Over the past three years, I have become more and more distanced from my local running friendships, and a couple of Facebook conversations this week prompted me to share my conclusion that in-person running friendships are not something to take for granted, that despite your specific training plans which may make it hard to “lace up and go” together, it’s worth figuring out how to make it work.
RUN WITH YOUR FRIENDS
When I first started being coached, I began heart rate based training. The result was that my workouts were structured around lengths of time at specific zones. For example, as opposed to “run three miles,” a typical workout may be “warm up ten minutes at Zone 1, run 20 minutes at Zone 2, 10 minutes at Zone 3, cool down 10 minutes at Zone 1” or “here’s a workout on iTunes — put it in your ears and do what it says” (not an instruction from my current coach) or “every 20 minutes, run at a higher heart rate zone for 3 minutes and then slow back down”). It was a little complicated to get my head around and I felt awkward telling people “even though I can run faster, I have to watch my heart rate monitor and stay within a zone so don’t pay attention to me.”
Related to this change, I began isolating myself from group runs I previously had participated in. In addition to the specificity of the workouts, my first coach did not want me racing as much as I had been (translation: almost every Saturday). The withdrawal from frequent racing made sense from a training standpoint but took me further away from the Saturday morning visit/run/sweat/eat routine.
My initial goal of being coached was to prepare for my first half marathon (September 2012) but after that I was single-focused on my goal of the sub-30 5K. That’s why I stuck so religiously to the “less racing” and “more following coach’s instructions to the letter” plan even though it meant being separated from my running peeps.
I vividly remember one friend saying of the Saturday morning group runs, “We’d invite you but we know you do your own thing.”
To be fair, a certain amount of my running has always been solitary. Early morning runs before work are sometimes more easily accomplished by just knocking them out in the neighborhood. I’m not always able or willing to meet a group at 7 a.m. on a Saturday. I love running alone but I also love the people in my running community. The farther I got into my little training world, the more distance grew between my local running friends and me.

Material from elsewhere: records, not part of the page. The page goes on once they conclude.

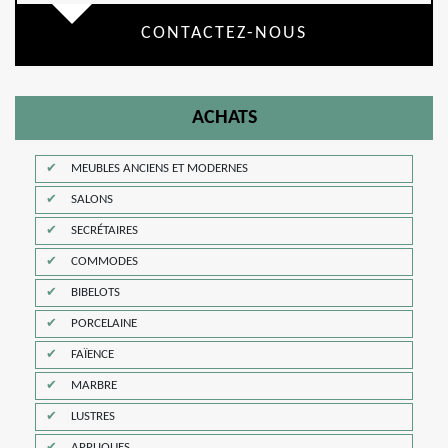
CONTACTEZ-NOUS
ACHATS
MEUBLES ANCIENS ET MODERNES
SALONS
SECRÉTAIRES
COMMODES
BIBELOTS
PORCELAINE
FAÏENCE
MARBRE
LUSTRES
APPLIQUES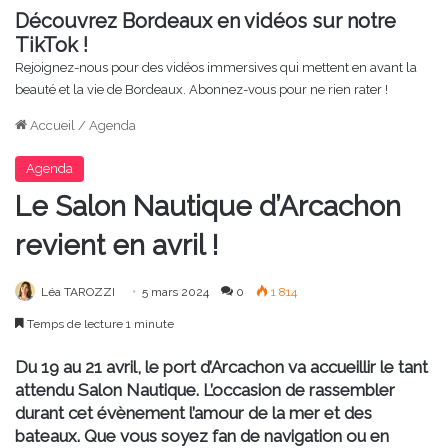
Découvrez Bordeaux en vidéos sur notre
TikTok !
Rejoignez-nous pour des vidéos immersives qui mettent en avant la
beauté et la vie de Bordeaux. Abonnez-vous pour ne rien rater !
Accueil
/
Agenda
Agenda
Le Salon Nautique d’Arcachon
revient en avril !
Léa TAROZZI
5 mars 2024
0
1 814
Temps de lecture 1 minute
Du 19 au 21 avril, le port d’Arcachon va accueillir le tant
attendu Salon Nautique. L’occasion de rassembler
durant cet évènement l’amour de la mer et des
bateaux. Que vous soyez fan de navigation ou en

I can’t say exactly when I began refusing to accept the impact my coaching plan had on my local running friendships, but I saw a subtle shift about a year and a half ago, when I started meeting a group of Moms Run This Town (MRTT) runners on Tuesday and Thursday mornings at 5:30 a.m. for their runs. I was always the “caboose” and still running alone but it made a difference to start out with a group, to say hello to friends, and for someone to know I was out there (and to have a change of scenery from my neighborhood loop). It was a little silly to drive 20 minutes there and 20 minutes back, sometimes for a 40 minute run, but some actions that add quality to our running lives are not measured solely in minutes spent.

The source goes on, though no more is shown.